Investment Objective and Policies

  Investment Objective.

   The Fund's investment objective is to seek to provide high current income
exempt from regular federal income tax.

  Investment Policies.

   Under normal conditions, the Fund will seek to achieve its objective by
investing substantially all of its net assets in municipal bonds that pay
interest that, in the opinion of the bond counsel to the issuer, is exempt from
regular federal income tax. As a matter of fundamental policy, the Fund will
normally invest at least 80% of its net assets in municipal bonds paying
interest that is exempt from regular federal income taxes. The Fund will
normally invest at least 75% of its net assets in municipal bonds that at the
time of investment are of investment grade quality.
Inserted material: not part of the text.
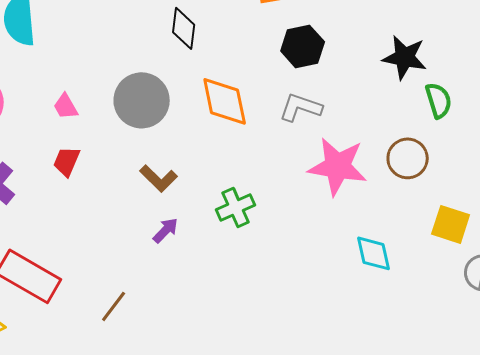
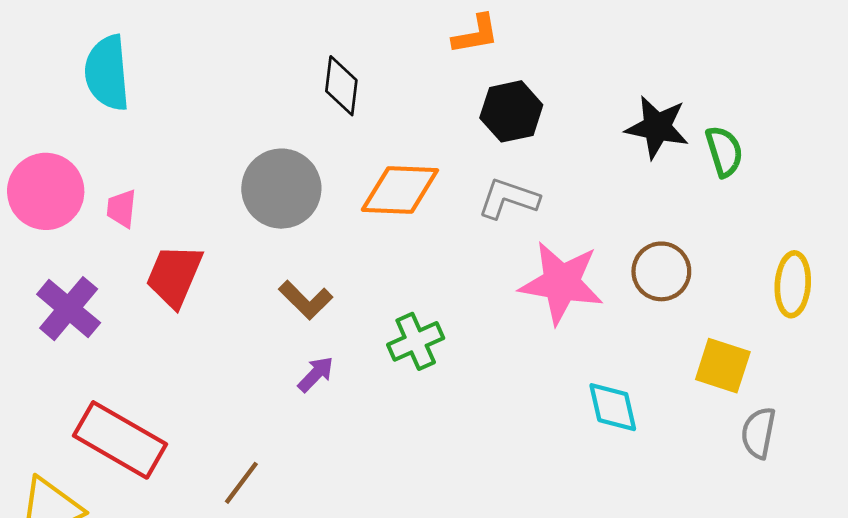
green semicircle: (439, 100) -> (724, 151), moved
orange diamond: (225, 101) -> (400, 190), turned -76
pink trapezoid: (66, 106) -> (121, 209), moved, turned 36
red trapezoid: (67, 161) -> (174, 276), size x1.5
Investment grade quality
municipal bonds are those rated within the four highest grades (Baa or BBB or
better) by Moody's, S&P or Fitch, or, if unrated, determined to be of
comparable quality by Alliance. The Fund may invest up to 25% of its net assets
in municipal bonds that, at the time of investment, are rated below investment
grade by Moody's, S&P or Fitch or, if unrated, determined to be of comparable
quality by Alliance. Municipal bonds of below investment grade quality are
regarded as having predominantly speculative characteristics with respect to
the issuer's capacity to pay interest and repay principal, and are commonly
referred to as "junk bonds." Municipal bonds in the lowest investment grade
category may also be considered to possess some speculative characteristics.
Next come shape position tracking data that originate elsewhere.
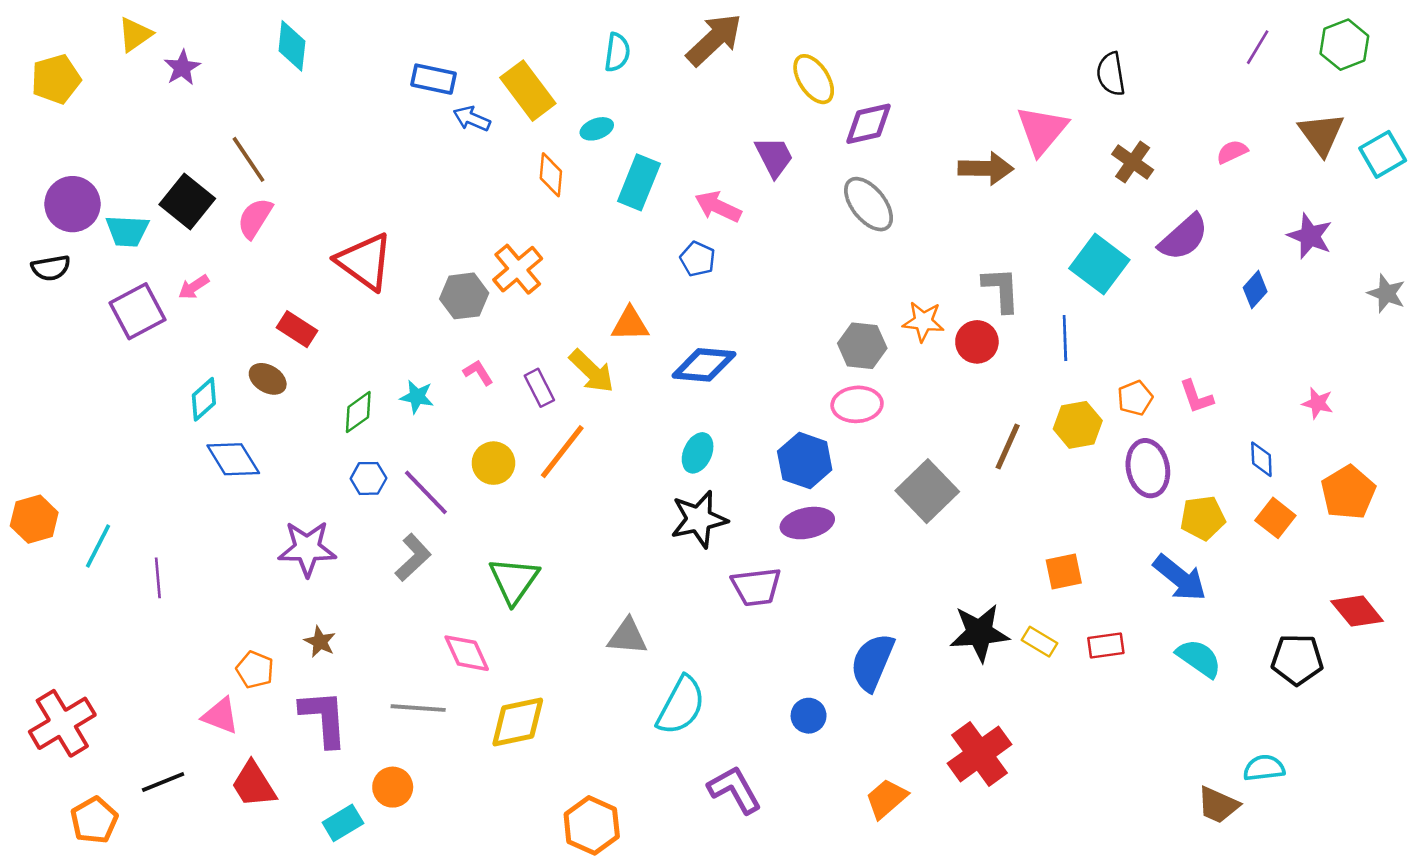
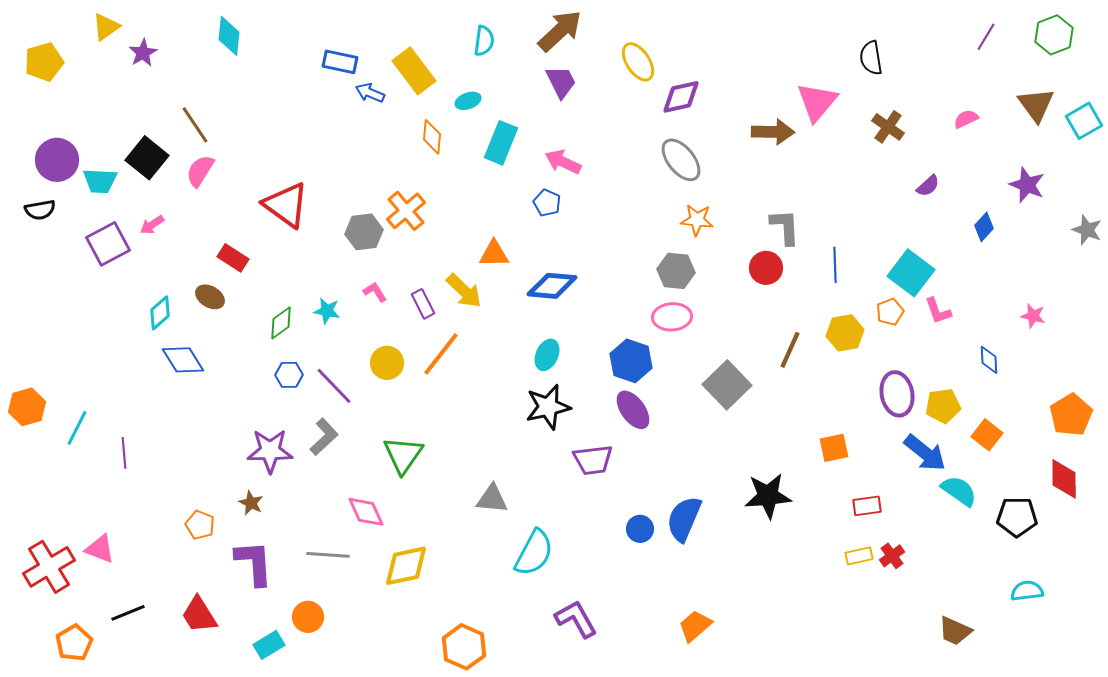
purple trapezoid: (774, 157) -> (561, 82), moved
purple semicircle: (1184, 237) -> (928, 186), size x0.6
cyan square: (1099, 264) -> (911, 273), moved
orange star: (923, 321) -> (697, 220), moved
purple ellipse: (1148, 468) -> (897, 394), moved
orange pentagon: (1348, 492) -> (1071, 415), moved
orange square: (1275, 518) -> (987, 435), moved
purple ellipse: (807, 523) -> (633, 410), turned 66
purple star: (307, 549) -> (270, 451), moved
red diamond: (1357, 611) -> (1064, 479), turned 39
yellow rectangle: (1039, 642) -> (859, 556), moved, turned -44
cyan semicircle: (1199, 658) -> (959, 491), moved
pink triangle: (220, 716) -> (100, 549), moved
blue circle: (809, 716) -> (640, 529), moved
red cross: (979, 754) -> (892, 556), moved, size x0.5
cyan semicircle: (1264, 768) -> (1027, 591), moved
   The Fund's credit quality policies apply only at the time a security is
purchased, and the Fund is not required to dispose of a security in the event
that a rating agency or Alliance subsequently downgrades

                                      9



its assessment of the credit characteristics of a particular issue. In
determining whether to retain or sell such a security, Alliance may consider
such factors as its assessment of the credit quality of the issuer of the
security, the price at which the security could be sold and the rating, if any,
assigned to the security by other rating agencies. A general description of
Moody's, S&P's and Fitch's ratings of municipal bonds is set forth in Appendix
A to the SAI.

   While the Fund intends to invest primarily in municipal bonds that pay
interest that is not subject to the AMT, it may invest without limit in
municipal bonds that pay interest that is subject to the AMT. Investors who are
subject to the AMT or would become subject to the AMT by investing in Common
Shares should consult with their tax advisers before purchasing Common Shares.
Special AMT rules apply to corporate holders of Common Shares. In addition, any
capital gain dividends will be subject to capital gains taxes. See "Tax
Matters."

   The Fund may also invest in securities of other open- or closed-end
investment companies that invest primarily in municipal bonds of the types in
which the Fund may invest directly. As a shareholder in an investment company,
the Fund would bear its ratable share of the investment company's expenses in
addition to the Fund's own expenses. See "--Other Investment Companies" below.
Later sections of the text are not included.